In many of our crowd-sourced interview guides, Facebook data scientists, analysts, and engineers are all asked SQL interview questions, more than the average technical interview. That’s why it’s extremely important to prepare for the SQL section of the Facebook technical screen, as it’s sure to come up.

Facebook candidates can be expected to demonstrate a solid foundation of SQL knowledge – if not expertise – in several different categories. With such broad constraints for the technical screen, it may be hard to determine exactly what to focus on for the SQL portion. To help you, we’ve prepared some sample questions to prep for Facebook SQL interviews.

What SQL Questions Get Asked at Facebook?

It’s helpful to prep when you have an idea of the SQL questions that get asked at Facebook. Essentially, these questions fall into two categories:

  1. Definition-based questions - Definition questions are used to quickly assess your SQL knowledge. These will be simple questions like, “What is a JOIN?” or more theoretical questions like “Why would you use an index in SQL?” You’ll need a solid grasp of key terms and concepts to nail this portion of the Facebook interview.

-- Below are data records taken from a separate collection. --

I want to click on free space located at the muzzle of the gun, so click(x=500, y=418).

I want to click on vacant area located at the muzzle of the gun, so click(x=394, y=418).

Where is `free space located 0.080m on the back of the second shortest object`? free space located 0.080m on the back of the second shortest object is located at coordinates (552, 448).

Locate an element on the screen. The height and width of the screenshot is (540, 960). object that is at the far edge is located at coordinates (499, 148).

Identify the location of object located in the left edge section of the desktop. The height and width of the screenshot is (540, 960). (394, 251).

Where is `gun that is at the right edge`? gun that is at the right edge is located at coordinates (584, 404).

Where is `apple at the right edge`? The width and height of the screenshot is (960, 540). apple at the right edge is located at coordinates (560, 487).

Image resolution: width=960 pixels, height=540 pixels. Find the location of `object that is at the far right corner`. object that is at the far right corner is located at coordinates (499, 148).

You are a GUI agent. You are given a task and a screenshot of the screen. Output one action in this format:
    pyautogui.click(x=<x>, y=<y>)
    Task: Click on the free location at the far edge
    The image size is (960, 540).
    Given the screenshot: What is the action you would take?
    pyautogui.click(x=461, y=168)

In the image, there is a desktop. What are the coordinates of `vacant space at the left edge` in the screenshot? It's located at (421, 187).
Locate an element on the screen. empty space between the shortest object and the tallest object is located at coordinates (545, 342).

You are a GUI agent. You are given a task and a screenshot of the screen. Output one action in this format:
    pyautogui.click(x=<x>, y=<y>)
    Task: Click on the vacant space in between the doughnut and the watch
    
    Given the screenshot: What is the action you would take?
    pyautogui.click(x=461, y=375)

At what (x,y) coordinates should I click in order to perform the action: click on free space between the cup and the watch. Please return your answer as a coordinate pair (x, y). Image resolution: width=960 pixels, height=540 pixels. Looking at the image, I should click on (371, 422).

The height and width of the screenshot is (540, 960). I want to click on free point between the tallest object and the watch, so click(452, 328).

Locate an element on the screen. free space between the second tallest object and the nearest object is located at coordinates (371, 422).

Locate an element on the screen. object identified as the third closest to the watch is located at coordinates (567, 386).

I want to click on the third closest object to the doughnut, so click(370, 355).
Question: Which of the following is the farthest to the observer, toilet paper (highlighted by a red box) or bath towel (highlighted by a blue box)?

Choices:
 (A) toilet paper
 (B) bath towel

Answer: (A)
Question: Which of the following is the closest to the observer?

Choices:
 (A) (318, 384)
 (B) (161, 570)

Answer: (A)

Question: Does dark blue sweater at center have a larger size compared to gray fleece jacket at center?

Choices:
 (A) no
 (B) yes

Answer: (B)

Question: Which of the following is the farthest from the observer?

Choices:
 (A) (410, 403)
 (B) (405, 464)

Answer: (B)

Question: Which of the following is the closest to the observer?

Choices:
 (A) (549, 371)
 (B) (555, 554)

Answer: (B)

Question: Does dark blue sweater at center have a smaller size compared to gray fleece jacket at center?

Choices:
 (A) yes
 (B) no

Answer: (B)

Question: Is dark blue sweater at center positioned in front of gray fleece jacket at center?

  2. Writing queries - Facebook interviews ask a lot of SQL questions. And the majority tend to fall into this category. In Facebook SQL interviews, you’ll likely be asked to write a query using two or more datasets. These are generally based on Facebook (or Instagram) cases.

How Much SQL Is Asked in Facebook Interview?

To answer this question, it really depends on the role. In some positions, like product analysts - for example - you’ll use SQL everyday, and will likely be asked a wide range of SQL query questions. Other roles, like data engineers, will use SQL for data processing and database management, which might ask more theoretical questions.

Here’s a look at SQL by role:

  • Product Strategist - Interviews for strategist roles require the ability to quickly isolate insights from product and user data. Focus your prep on writing beginner-to-advanced queries in SQL.
  • Data Analyst - Facebook employees analysts in several capacities, including product, community relations and business intelligence. These roles will require the ability to write SQL using customer and product data.
  • Data Engineer - Data engineer roles will get asked query questions. But also more theoretical SQL questions around query optimization, database management, and database design.
  • Data Scientist - Many Facebook data scientist roles are aligned with analytics, e.g. using analytics to make data-driven product decisions. SQL (as well as a scripting language like Python) are important skills. These questions tend to ask query questions - from basics, to more complex queries.

SQL Concepts for Facebook Interview

Here are some sample Facebook SQL questions that are definitions, as well as theoretical. As you study, focus on those definitions (especially being able to explain them in layman’s terms), as well as how they might apply theoretically.

1. What is a foreign key in SQL? What role does it play?

A foreign key is a field or multiple fields in one table that can refer back to the primary key in another. The table with the primary key is referred to as the parent or referenced table, while the one with the foreign key is the child table. Foreign keys are used to provide the referential integrity between tables.

2. Are blank spaces or zero values treated the same as NULL?

No, NULL is not the same as a zero or blank space. Instead, NULL is used in the absence of any value. In other words, the value is unavailable, unknown, unassigned or not appropriate. Zeroes and blank spaces are treated differently, and they can be compared to other zeroes or blank spaces, respectively. NULL cannot be compared to another NULL.

3. What is meant by SQL injection? What would be the first step in preventing or mitigating an attack?

SQL injection, also known as SQLI, is a type of vulnerability that uses malicious SQL code to give attacks access to the backend database. Attackers can then manipulate the database and gain access to private information like user lists and customer details.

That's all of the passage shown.